There are lots of good reasons to be a Swede these days. Many books come out lately celebrating the ways Nordic-Scandinavian people look at life and choose certain attractive and favorable lifestyle habits. Personally, although I did not directly choose to have Swedish genes and chromosomes, I am very pleased and proud to be a Swede.
Having lived 72 years immersed in Swedish ways I consider myself to be an authentic Swede. My mother was 100% Swede. Now, my father, George Grossnickle, was born 100% third generation, German American. He became Swedish by marriage to my mom and through indoctrination via my mom and grandmother.
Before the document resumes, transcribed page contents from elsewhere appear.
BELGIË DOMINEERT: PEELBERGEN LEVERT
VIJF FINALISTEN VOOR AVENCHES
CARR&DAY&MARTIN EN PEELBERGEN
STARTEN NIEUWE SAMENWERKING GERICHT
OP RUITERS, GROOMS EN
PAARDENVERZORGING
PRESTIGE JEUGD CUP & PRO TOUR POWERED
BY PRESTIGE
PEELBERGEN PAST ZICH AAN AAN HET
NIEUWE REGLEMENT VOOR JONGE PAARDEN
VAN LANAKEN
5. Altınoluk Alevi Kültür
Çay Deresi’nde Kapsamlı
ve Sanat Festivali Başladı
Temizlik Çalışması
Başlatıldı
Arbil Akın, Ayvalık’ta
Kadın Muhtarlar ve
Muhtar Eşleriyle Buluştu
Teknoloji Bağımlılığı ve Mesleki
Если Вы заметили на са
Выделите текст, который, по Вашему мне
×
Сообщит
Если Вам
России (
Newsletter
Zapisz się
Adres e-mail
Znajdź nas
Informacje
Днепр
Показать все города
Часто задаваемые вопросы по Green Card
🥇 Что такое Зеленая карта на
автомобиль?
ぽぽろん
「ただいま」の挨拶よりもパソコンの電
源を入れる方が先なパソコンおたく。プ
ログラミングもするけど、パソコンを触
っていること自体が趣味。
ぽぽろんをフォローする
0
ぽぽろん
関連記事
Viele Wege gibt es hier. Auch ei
My father became a very willing Swedish wannabe. Sometimes when I tell people that I am a proud Swede, they doubt me, pointing out my very non-Swedish sounding name: Grossnickle.
I hear so many stories of immigrant Swedes who came to America through Ellis Island in New York telling tales of how an official changed his or her name. I am stuck with my last name unless I change it to something Swedish like: Kallgren, or Wittenstrom like my Grandma Maja.
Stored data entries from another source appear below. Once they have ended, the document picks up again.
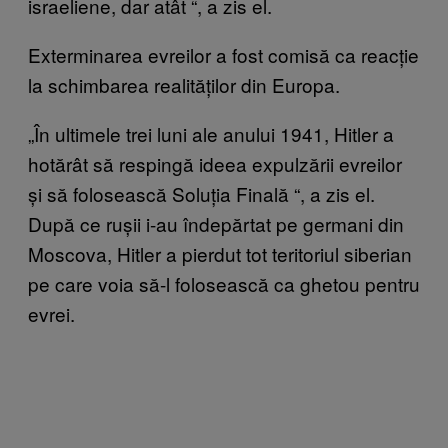
israeliene, dar atât
“
, a zis el.
Exterminarea evreilor a fost comisă ca reacție
la schimbarea realităților din Europa.
„În ultimele trei luni ale anului 1941, Hitler a
hotărât să respingă ideea expulzării evreilor
și să folosească Soluția Finală
“
, a zis el.
După ce rușii i-au îndepărtat pe germani din
Moscova, Hitler a pierdut tot teritoriul siberian
pe care voia să-l folosească ca ghetou pentru
evrei.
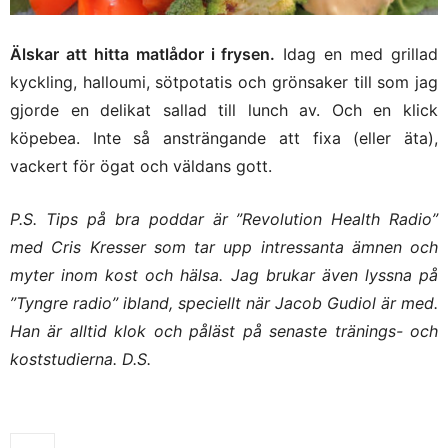
Älskar att hitta matlådor i frysen.
Idag en med grillad
kyckling, halloumi, sötpotatis och grönsaker till som jag
gjorde en delikat sallad till lunch av. Och en klick
köpebea. Inte så ansträngande att fixa (eller äta),
vackert för ögat och väldans gott.
P.S. Tips på bra poddar är
”Revolution Health Radio”
med Cris Kresser som tar upp intressanta ämnen och
myter inom kost och hälsa. Jag brukar även lyssna på
”Tyngre radio” ibland, speciellt när Jacob Gudiol är med.
Han är alltid klok och påläst på senaste tränings- och
koststudierna. D.S.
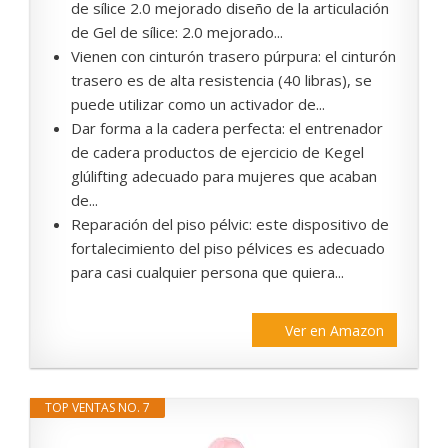
de sílice 2.0 mejorado diseño de la articulación
de Gel de sílice: 2.0 mejorado...
Vienen con cinturón trasero púrpura: el cinturón
trasero es de alta resistencia (40 libras), se
puede utilizar como un activador de...
Dar forma a la cadera perfecta: el entrenador
de cadera productos de ejercicio de Kegel
glúlifting adecuado para mujeres que acaban
de...
Reparación del piso pélvic: este dispositivo de
fortalecimiento del piso pélvices es adecuado
para casi cualquier persona que quiera...
Ver en Amazon
TOP VENTAS NO. 7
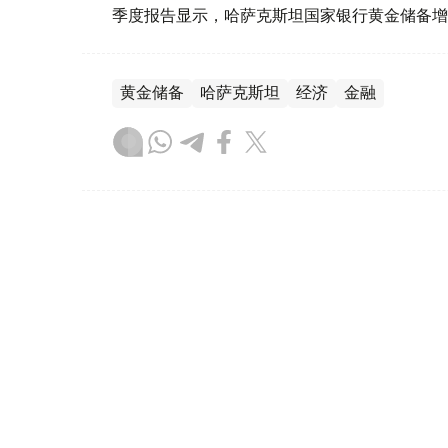
季度报告显示，哈萨克斯坦国家银行黄金储备增
黄金储备
哈萨克斯坦
经济
金融
木合塔尔 哈力木拉
编译
08:31, 31 7月 2026
哈萨克斯坦是全球五大黄金购
（哈萨克国际通讯社讯）根据世界黄金协会（Worl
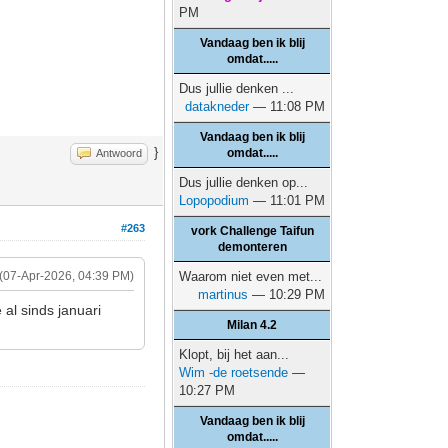
PM
Vandaag ben ik blij
omdat.....
Dus jullie denken ...
datakneder
— 11:08 PM
Vandaag ben ik blij
}
omdat.....
Antwoord
Dus jullie denken op...
Lopopodium
— 11:01 PM
#263
vork Challenge Taifun
demonteren
(07-Apr-2026, 04:39 PM)
Waarom niet even met...
martinus
— 10:29 PM
al sinds januari
Milan 4.2
Klopt, bij het aan...
Wim -de roetsende
—
10:27 PM
Vandaag ben ik blij
omdat.....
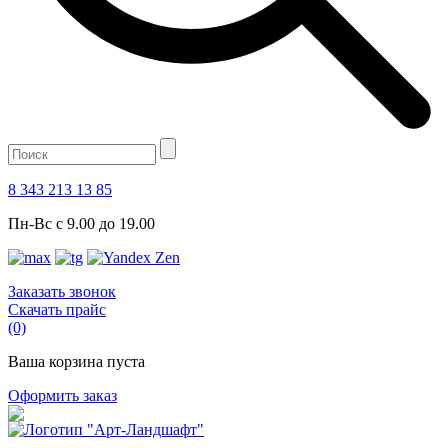
8 343 213 13 85
Пн-Вс с 9.00 до 19.00
Заказать звонок
Скачать прайс
(0)
Ваша корзина пуста
Оформить заказ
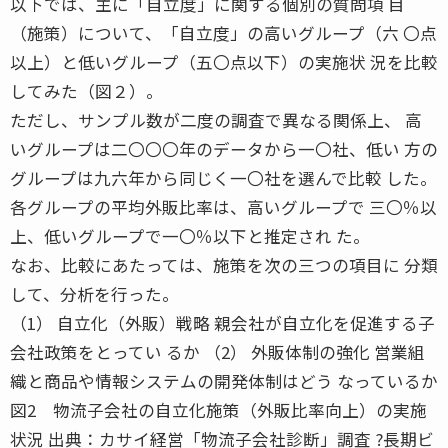
以下では、主に「自立度」に関する個別の質問項 目
（施策）について、「自立度」の高いグループ（六 〇点
以上）と低いグループ（五〇点以下）の実施状 況を比較
してみた（図２）。
ただし、サンプル数が二度の調査で異なる関係上、 高
いグループは二〇〇〇年のデータから一〇社、低い 方の
グループは九六年から同じく一〇社を選んで比較 した。
各グループの平均外販比率は、高いグループで 三〇％以
上、低いグループで一〇％以下と推定され た。
なお、比較にあたっては、施策を次の三つの項目に 分類
して、分析を行った。
（1） 自立化（外販）戦略 親会社が自立化を促進する子
会社政策をとってい るか （2） 外販体制の強化 営業組
織と商品や情報システムの開発体制はどう なっているか
図2 物流子会社の自立化施策（外販比率向上）の実施
状況 出典：カサイ経営「物流子会社診断」調査 ?長期ビ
What is emblazoned on me is my heritage and Swedish upbringing and family history. So struck with examining how the essence of being a “gritty” kind of Swede, like my Grandma, I spent 16 years researching and writing a book. Like Fridjof Nansen, the Scandanvian explorer for whom my elementary school was named, I set out to discover the essence of my roots.
In 2004 after the death of my very Swedish mother I set out for a long exploratory expedition to search for my Swedish identity. To add to my expedition I brought another 100% Swede with me, my Aunt Linnea Wittenstrom.
To further have a totally Swedish expedition with 100% authentic Swede credentials I invited a resident of Sweden, our cousin, Margit Hogberg as an escort. She assembled the entire Swedish relative cohort. We had non-stop lessons in authentic Swedish history, culture, language, food, morning til night for weeks.
We even spent days in Stockholm immersed in a crash course at Skansen an immersion living history exhibit for two days.
Returning to America I was even more convinced that my combination genetics, 60 years of living with traditions, Swedish language, family history lessons and more reinforced my love for the gift of my ancestry. I was no wannabe.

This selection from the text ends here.